My daughter is 12.She has a long history of joint pain and swelling.We have never had much joy from the hospital.She has had so many lots of blood taken that she now has a severe needle phobia.She has learnt to live with pain in her hips and back.
Recently,she has had really bad problems with her left foot and right hand.Her foot is swollen, mainly on her toes and they are sometimes black, red or blue. They are very painful. Sometimes the pain spreads to her ankle.
Her fingers are swollen on the joints.
I took her to our gp, who immediatly sent us to a and e. This is where the problems started.She refused to have bloods taken and was very upset. She is a very shy girl and hates to draw attention to herself. Seeing her cry made me realise how hard things were for her.
She was referred to paediatrics. On the day of the appointment, she refused to go. I tried everything, but she wouldnt go. She was so frightened.

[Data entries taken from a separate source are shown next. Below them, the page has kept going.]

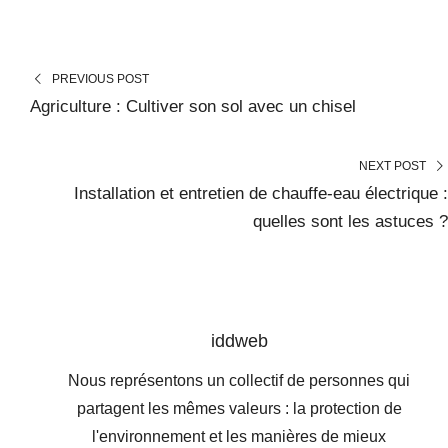
PREVIOUS POST
Agriculture : Cultiver son sol avec un chisel
NEXT POST
Installation et entretien de chauffe-eau électrique :
quelles sont les astuces ?
iddweb
Nous représentons un collectif de personnes qui
partagent les mêmes valeurs : la protection de
l'environnement et les manières de mieux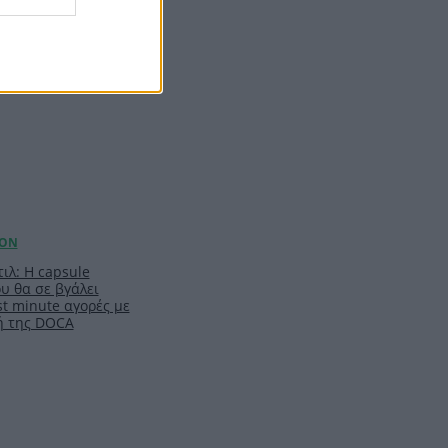
ιλ: Η capsule
υ θα σε βγάλει
t minute αγορές με
ή της DOCA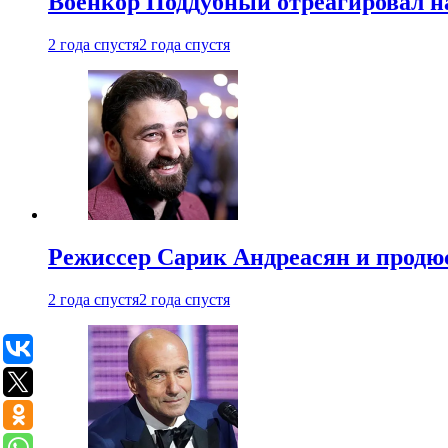
Военкор Поддубный отреагировал на
2 года спустя
2 года спустя
Режиссер Сарик Андреасян и продюс
2 года спустя
2 года спустя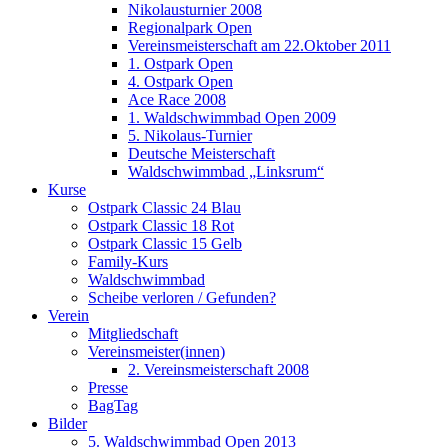
Nikolausturnier 2008
Regionalpark Open
Vereinsmeisterschaft am 22.Oktober 2011
1. Ostpark Open
4. Ostpark Open
Ace Race 2008
1. Waldschwimmbad Open 2009
5. Nikolaus-Turnier
Deutsche Meisterschaft
Waldschwimmbad „Linksrum“
Kurse
Ostpark Classic 24 Blau
Ostpark Classic 18 Rot
Ostpark Classic 15 Gelb
Family-Kurs
Waldschwimmbad
Scheibe verloren / Gefunden?
Verein
Mitgliedschaft
Vereinsmeister(innen)
2. Vereinsmeisterschaft 2008
Presse
BagTag
Bilder
5. Waldschwimmbad Open 2013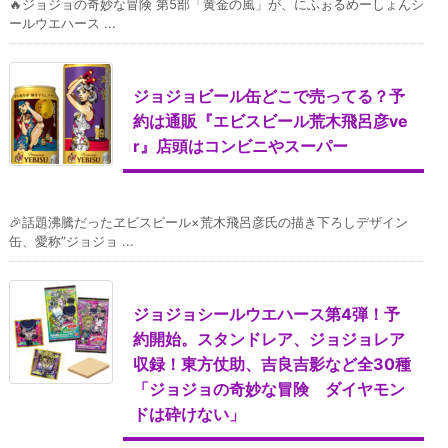
🔥ジョジョの奇妙な冒険 第5部「黄金の風」が、にふぉるめーしょんシ
ールウエハース ...
ジョジョビール缶どこで売ってる？予
約は通販『エビスビール荒木飛呂彦ve
r』店頭はコンビニやスーパー
🎉話題沸騰だったヱビスビール×荒木飛呂彦氏の描き下ろしデザイン
缶、愛称”ジョジョ ...
ジョジョシールウエハース第4弾！予
約開始。スタンドレア、ジョジョレア
収録！東方仗助、吉良吉影など全30種
「ジョジョの奇妙な冒険 ダイヤモン
ドは砕けない」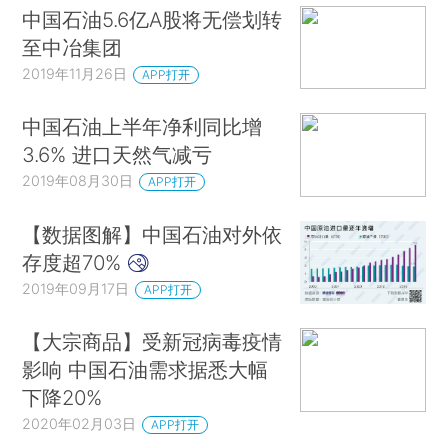
中国石油5.6亿A股将无偿划转
至中冶集团
2019年11月26日
APP打开
中国石油上半年净利同比增
3.6% 进口天然气减亏
2019年08月30日
APP打开
【数据图解】中国石油对外依
存度超70%
2019年09月17日
APP打开
【大宗商品】受新冠病毒疫情
影响 中国石油需求据悉大幅
下降20%
2020年02月03日
APP打开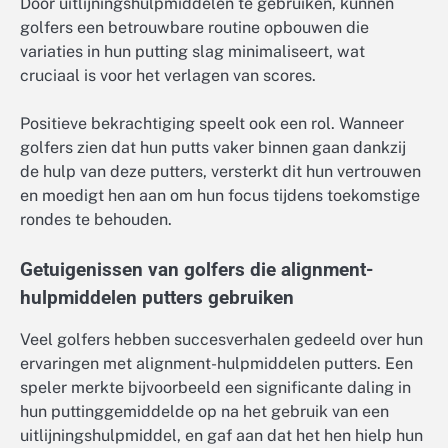
Door uitlijningshulpmiddelen te gebruiken, kunnen
golfers een betrouwbare routine opbouwen die
variaties in hun putting slag minimaliseert, wat
cruciaal is voor het verlagen van scores.
Positieve bekrachtiging speelt ook een rol. Wanneer
golfers zien dat hun putts vaker binnen gaan dankzij
de hulp van deze putters, versterkt dit hun vertrouwen
en moedigt hen aan om hun focus tijdens toekomstige
rondes te behouden.
Getuigenissen van golfers die alignment-
hulpmiddelen putters gebruiken
Veel golfers hebben succesverhalen gedeeld over hun
ervaringen met alignment-hulpmiddelen putters. Een
speler merkte bijvoorbeeld een significante daling in
hun puttinggemiddelde op na het gebruik van een
uitlijningshulpmiddel, en gaf aan dat het hen hielp hun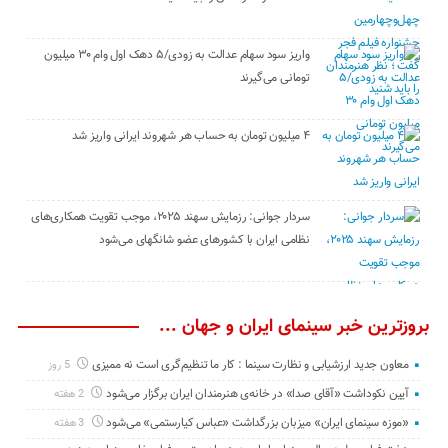
واریز سود سهام عدالت به زودی/۵ دهک اول وام ۳۰ میلیون
تومانی می‌گیرند
۴ میلیون تومان به حساب هر شهروند ایرانی واریز شد
سردار جوانی: رزمایش سهند ۲۰۲۵، موجب تقویت همکاری‌های
نظامی ایران با کشور‌های عضو شانگهای می‌شود
بروزترین خبر سینمای ایران و جهان ...
معاون جدید ارزشیابی و نظارت سینما : کار ما تنظیم‌گری است نه ممیزی
5 روز
آیین نکوداشت «آقای صدا» در خانه‌ی هنرمندان ایران برگزار می‌شود
2 هفته
«موزه سینمای ایران» میزبان بزرگداشت «عباس کیارستمی» می‌شود
3 هفته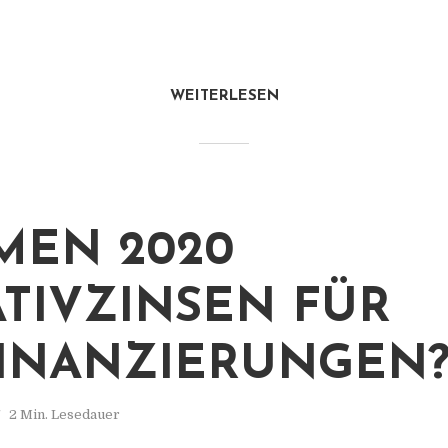
WEITERLESEN
EN 2020
TIVZINSEN FÜR
INANZIERUNGEN
2 Min. Lesedauer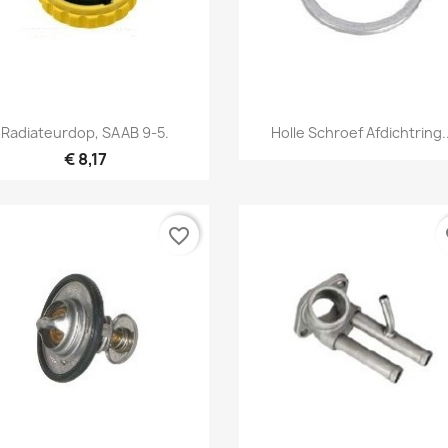
Snel bekijken
Snel bekijken


Radiateurdop, SAAB 9-5.
Holle Schroef Afdichtring..
€ 8,17
favorite_border
fa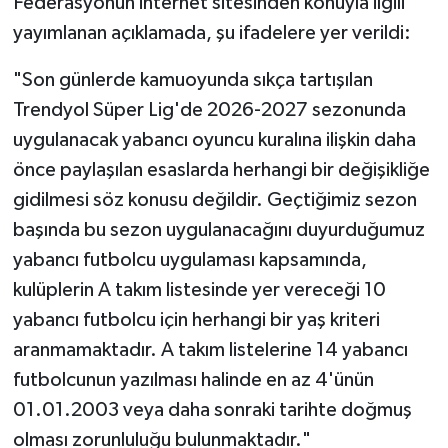
Federasyonun internet sitesinden konuyla ilgili
yayımlanan açıklamada, şu ifadelere yer verildi:
Teknoloji
"Son günlerde kamuoyunda sıkça tartışılan
Yaşam
Trendyol Süper Lig'de 2026-2027 sezonunda
uygulanacak yabancı oyuncu kuralına ilişkin daha
KAHRAMANMARAŞ
önce paylaşılan esaslarda herhangi bir değişikliğe
gidilmesi söz konusu değildir. Geçtiğimiz sezon
başında bu sezon uygulanacağını duyurduğumuz
yabancı futbolcu uygulaması kapsamında,
kulüplerin A takım listesinde yer vereceği 10
yabancı futbolcu için herhangi bir yaş kriteri
aranmamaktadır. A takım listelerine 14 yabancı
futbolcunun yazılması halinde en az 4'ünün
01.01.2003 veya daha sonraki tarihte doğmuş
olması zorunluluğu bulunmaktadır."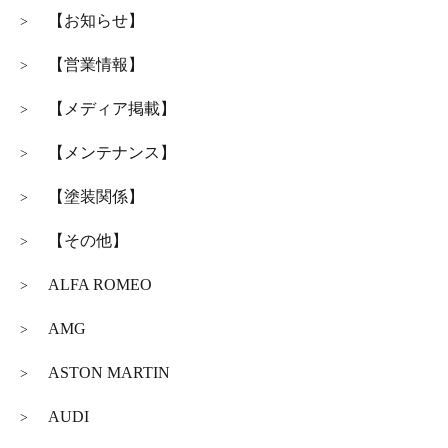
【お知らせ】
>
【営業情報】
>
【メディア掲載】
>
【メンテナンス】
>
【塗装関係】
>
【その他】
>
ALFA ROMEO
>
AMG
>
ASTON MARTIN
>
AUDI
>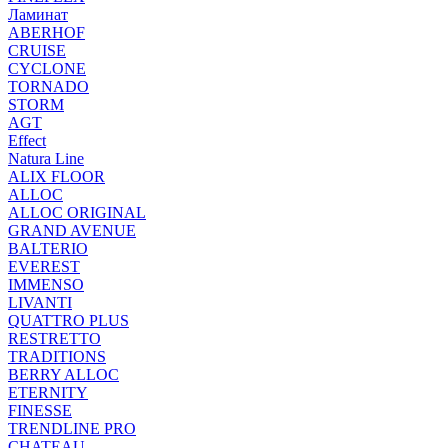
Ламинат
ABERHOF
CRUISE
CYCLONE
TORNADO
STORM
AGT
Effect
Natura Line
ALIX FLOOR
ALLOC
ALLOC ORIGINAL
GRAND AVENUE
BALTERIO
EVEREST
IMMENSO
LIVANTI
QUATTRO PLUS
RESTRETTO
TRADITIONS
BERRY ALLOC
ETERNITY
FINESSE
TRENDLINE PRO
CHATEAU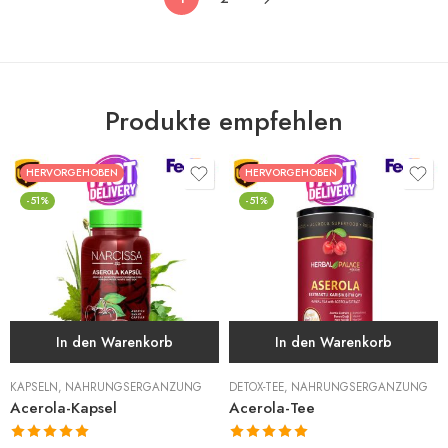
Produkte empfehlen
HERVORGEHOBEN
HERVORGEHOBEN
-51%
-51%
In den Warenkorb
In den Warenkorb
KAPSELN
,
NAHRUNGSERGÄNZUNG
DETOX-TEE
,
NAHRUNGSERGÄNZUNG
Acerola-Kapsel
Acerola-Tee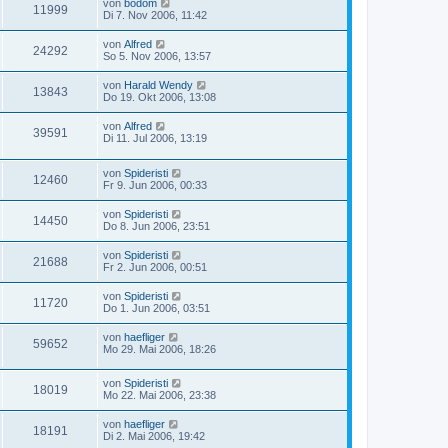
von
bodom
11999
Di 7. Nov 2006, 11:42
von
Alfred
24292
So 5. Nov 2006, 13:57
von
Harald Wendy
13843
Do 19. Okt 2006, 13:08
von
Alfred
39591
Di 11. Jul 2006, 13:19
von
Spideristi
12460
Fr 9. Jun 2006, 00:33
von
Spideristi
14450
Do 8. Jun 2006, 23:51
von
Spideristi
21688
Fr 2. Jun 2006, 00:51
von
Spideristi
11720
Do 1. Jun 2006, 03:51
von
haefliger
59652
Mo 29. Mai 2006, 18:26
von
Spideristi
18019
Mo 22. Mai 2006, 23:38
von
haefliger
18191
Di 2. Mai 2006, 19:42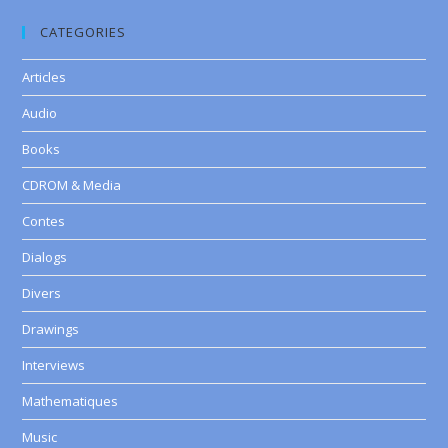
CATEGORIES
Articles
Audio
Books
CDROM & Media
Contes
Dialogs
Divers
Drawings
Interviews
Mathematiques
Music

Today, I had a call from the hospital saying they were concerned that she hadnt attended and that a different doctor had looked at her xray that was done in a and e. They expressed concern, stating that " lines on the bone were a concern". She is now completely beside herself because she has to go to the hospital tomorrow [ Saturday].She is refusing to go. I dont know what to do.I cant force her to go, but I know that she has to.
She also has had a rash on her face recently and is off school every term with overwhelming fatigue and flu like symptoms.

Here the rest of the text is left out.